Abstract. Ozone (O₃) over South Korea has risen in recent years, underscoring the need to accurately quantify emissions of nitrogen oxides (NO_x) and volatile organic compounds (VOC). We develop a hybrid inverse modeling framework that couples the Finite Difference Mass Balance (FDMB) method with four-dimensional variational (4D-Var) assimilation using the Community Multiscale Air Quality (CMAQ) model to jointly constrain spatiotemporal NO_x and VOC emissions. The inversion is constrained by Tropospheric Monitoring Instrument (TROPOMI) NO₂ and HCHO columns and by surface NO₂ and O₃ from the air quality monitoring station network. The analysis covers 1–14 May 2022, a period of climatologically high O₃. Optimized NO_x emissions exhibit strong diurnal adjustments relative to the prior (nighttime reductions up to 51 % and daytime increases up to 14 %).
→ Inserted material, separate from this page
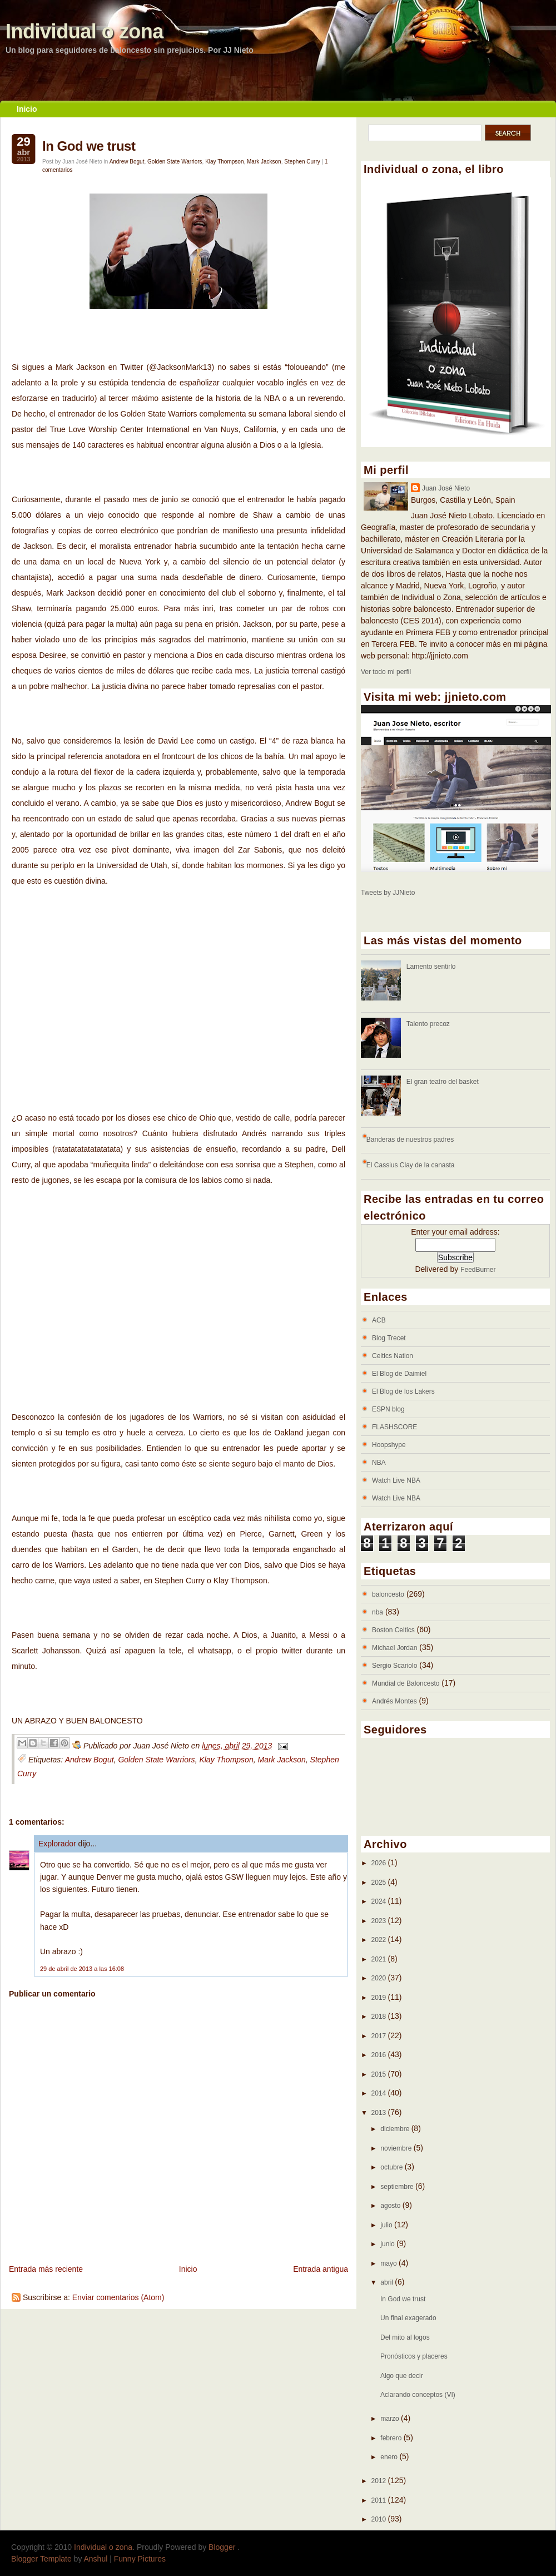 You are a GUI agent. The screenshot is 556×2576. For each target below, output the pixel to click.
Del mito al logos (405, 2337)
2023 (379, 1921)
The joint inversion of NO_x and VOC delivers the largest improvement in O₃ simulations, achieving the best agreement with observations (IOA > 0.8). Constrained emissions shift O₃ sensitivity from VOC-sensitive to NO_x-sensitive across much of the domain, improving spatial consistency with TROPOMI-derived formaldehyde-to-NO₂ ratio (FNR) diagnostics. Adjoint-based hourly ΔO₃ responses reveal regime- and hour-dependent behavior: VOC controls are most effective under VOC-sensitive conditions, whereas NO_x controls are more direct under NO_x-sensitive conditions. Importantly, because O₃ titration is immediate while photochemical production requires finite reaction time, emissions released approximately 1–2 hours earlier have the greatest influence on current O₃, motivating hour-specific, regime-specific controls. Overall, the hybrid framework improves O₃ simulations and sensitivity-regime diagnosis, enabling spatiotemporally resolved precursor emission reduction guidance for effective O₃ mitigation.